#### [WHAT IS NEEDED]
Please reproduce the entries exactly, skipping each picture.

SOURCE INFORMATION Start Marker

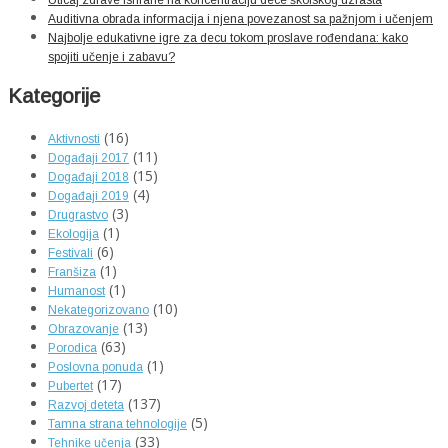
Uticaj zdrave ishrane na koncentraciju dece školskog uzrasta
Auditivna obrada informacija i njena povezanost sa pažnjom i učenjem
Najbolje edukativne igre za decu tokom proslave rođendana: kako
spojiti učenje i zabavu?
Kategorije
(16)
Aktivnosti
(11)
Događaji 2017
(15)
Događaji 2018
(4)
Događaji 2019
(3)
Drugrastvo
(1)
Ekologija
(6)
Festivali
(1)
Franšiza
(1)
Humanost
(10)
Nekategorizovano
(13)
Obrazovanje
(63)
Porodica
(1)
Poslovna ponuda
(17)
Pubertet
(137)
Razvoj deteta
(5)
Tamna strana tehnologije
(33)
Tehnike učenja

SOURCE INFORMATION End Marker

#### [YOUR RESPONSE]
Uticaj zdrave ishrane na koncentraciju dece školskog uzrasta
Auditivna obrada informacija i njena povezanost sa pažnjom i učenjem
Najbolje edukativne igre za decu tokom proslave rođendana: kako
spojiti učenje i zabavu?
Kategorije
(16)
Aktivnosti
(11)
Događaji 2017
(15)
Događaji 2018
(4)
Događaji 2019
(3)
Drugrastvo
(1)
Ekologija
(6)
Festivali
(1)
Franšiza
(1)
Humanost
(10)
Nekategorizovano
(13)
Obrazovanje
(63)
Porodica
(1)
Poslovna ponuda
(17)
Pubertet
(137)
Razvoj deteta
(5)
Tamna strana tehnologije
(33)
Tehnike učenja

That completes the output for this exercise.